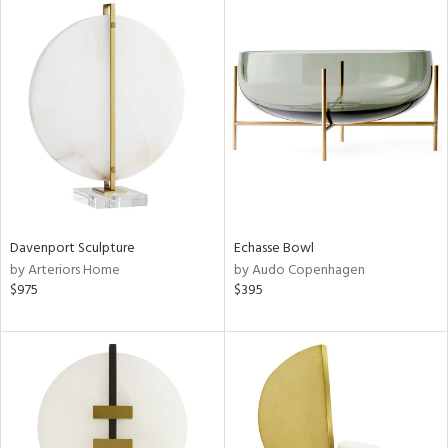
Davenport Sculpture
Echasse Bowl
by Arteriors Home
by Audo Copenhagen
$975
$395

****

What this task involves: The response should reproduce all the material above exactly and leave out its pictures.

Answer section:
Davenport Sculpture
Echasse Bowl
by Arteriors Home
by Audo Copenhagen
$975
$395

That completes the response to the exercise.